Semantically-driven Interpretation of Stakeholder Requirements and Quantification of Impact to Layout Design

Requirements elucidation is a significant part of early-stage ship design, especially in naval architecture for complex ships. During a vessel’s acquisition process, the stakeholders propose requirements in statements, regulations, Concepts of Operations (CONOPS), vignettes, and Minutes of Meetings, all expressed in natural language. However, bridging these natural language requirements and their impact on the final design remains an open research problem. This research proposes a framework that utilizes semantics interpretation to map the natural language requirements (R) to the layers of the systems architecture: Functional (F), Logical (L), and Physical (P).

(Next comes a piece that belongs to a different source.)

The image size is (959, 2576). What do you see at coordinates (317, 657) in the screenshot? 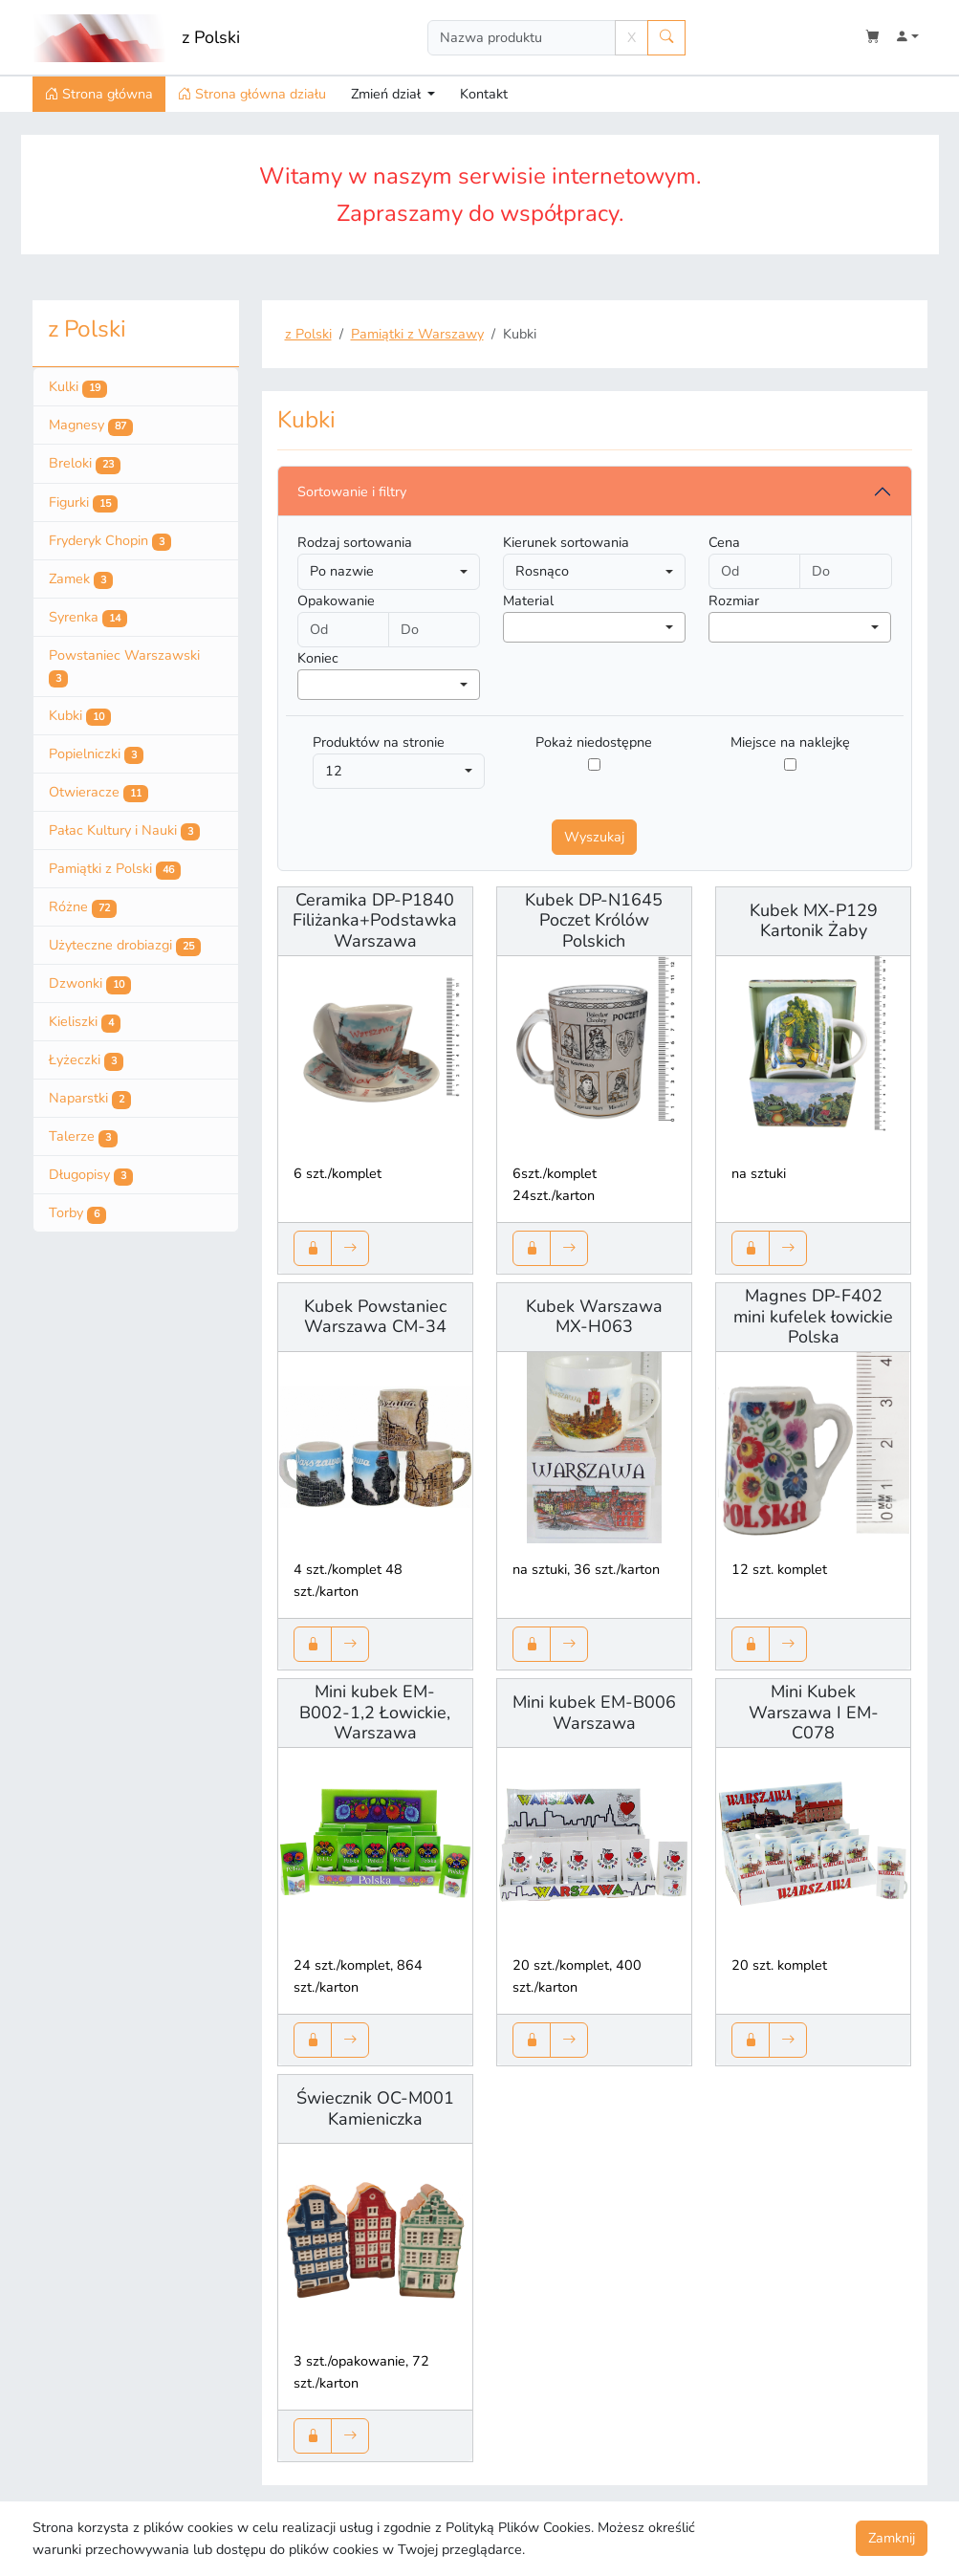
I see `Koniec` at bounding box center [317, 657].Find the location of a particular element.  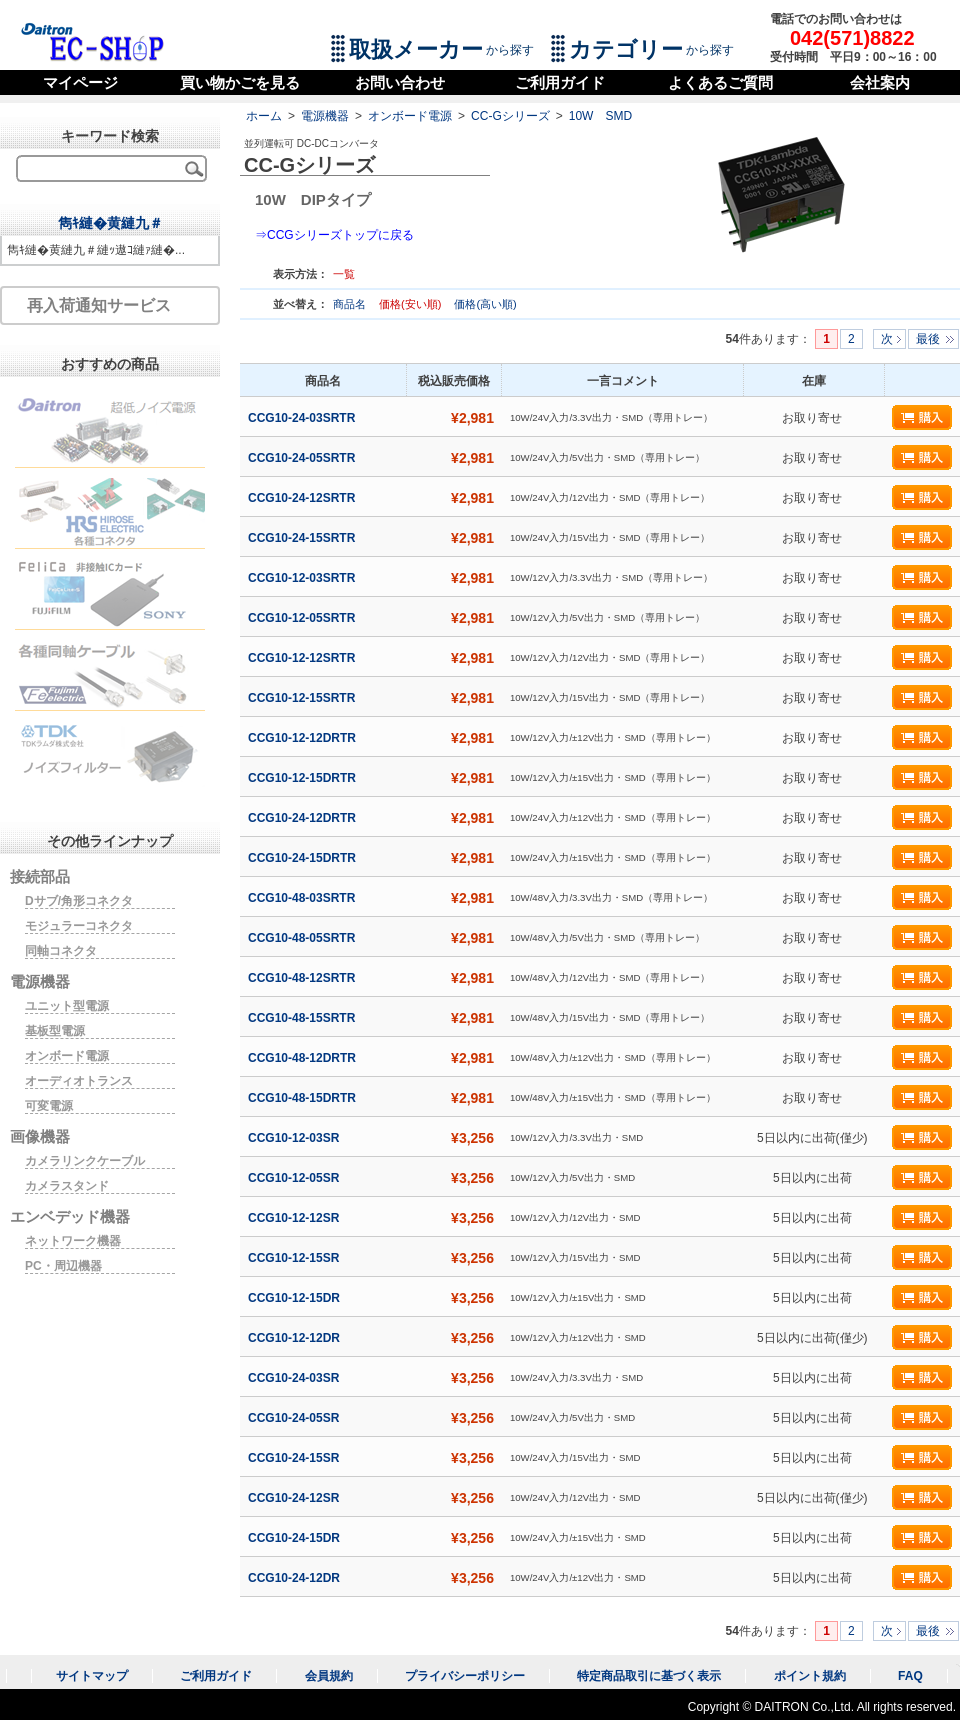

価格(高い順) is located at coordinates (485, 304).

This paper proposes to use semantics to better understand the effect of requirements on design change occurring in the logical and physical architecture layers of the system architecture. This research also introduces the classification of the requirements on a two-dimensional axis system, with one axis being their importance to the stakeholders and the other axis evaluating their elasticity (i.e., if they can be interpreted in more than one way). This classification provides insights into the characteristics of requirements that may impact the physical design. The proposed framework shows potential for identifying and tracing the propagation of changes and uncertainties stemming from the requirements to the other layers of the systems architecture. This paper showcases the framework through a case study on the semantic interpretation of redundancy and safety regulations for the design of a short-sea vessel’s engine room. The results show that hard” and ”elastic” safety requirements are more influential on the layout arrangement and
thus the shape of the generated design space.